• **PROVIDED ENTRIES**
================
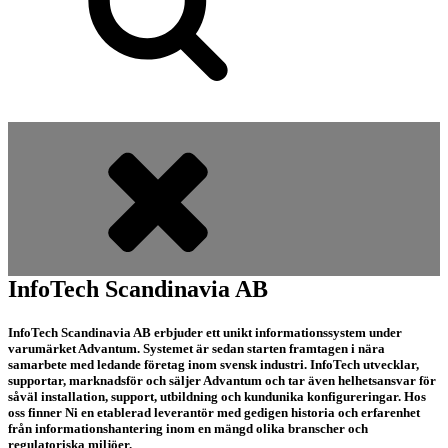
InfoTech Scandinavia AB
InfoTech Scandinavia AB erbjuder ett unikt informationssystem under
varumärket Advantum. Systemet är sedan starten framtagen i nära
samarbete med ledande företag inom svensk industri. InfoTech utvecklar,
supportar, marknadsför och säljer Advantum och tar även helhetsansvar för
såväl installation, support, utbildning och kundunika konfigureringar. Hos
oss finner Ni en etablerad leverantör med gedigen historia och erfarenhet
från informationshantering inom en mängd olika branscher och
regulatoriska miljöer.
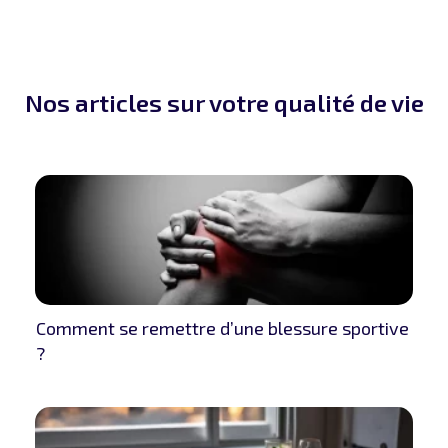
Nos articles sur votre qualité de vie
Comment se remettre d’une blessure sportive
?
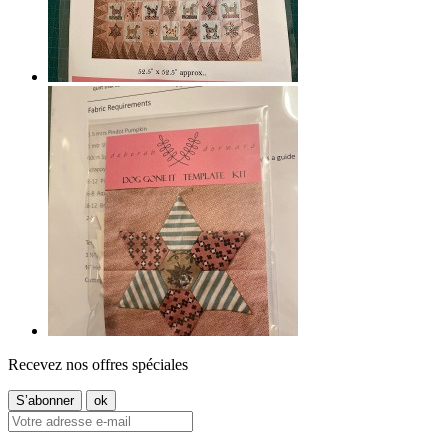
Recevez nos offres spéciales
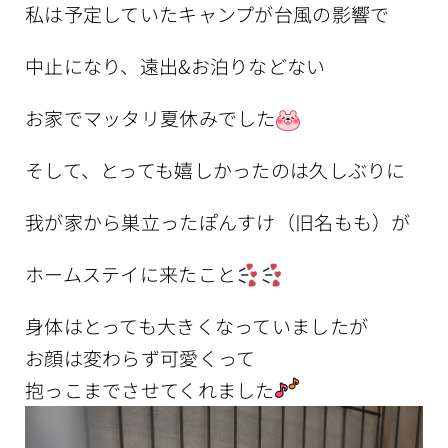
私は予定していたキャンプが台風の影響で
中止になり、遠出&お泊りなどない
お家でマッタリ夏休みでした
そして、とっても嬉しかったのは久しぶりに
我が家から巣立ったぽんすけ（旧名もも）が
ホームステイに来たこと
身体はとっても大きくなっていましたが
お顔は変わらず可愛くって
抱っこまでさせてくれました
================
• **AIM OF THE EXERCISE**
From the data above, copy each line where the string "InfoTech" appears.

• **TASK SOLUTION**
InfoTech Scandinavia AB
InfoTech Scandinavia AB erbjuder ett unikt informationssystem under
samarbete med ledande företag inom svensk industri. InfoTech utvecklar,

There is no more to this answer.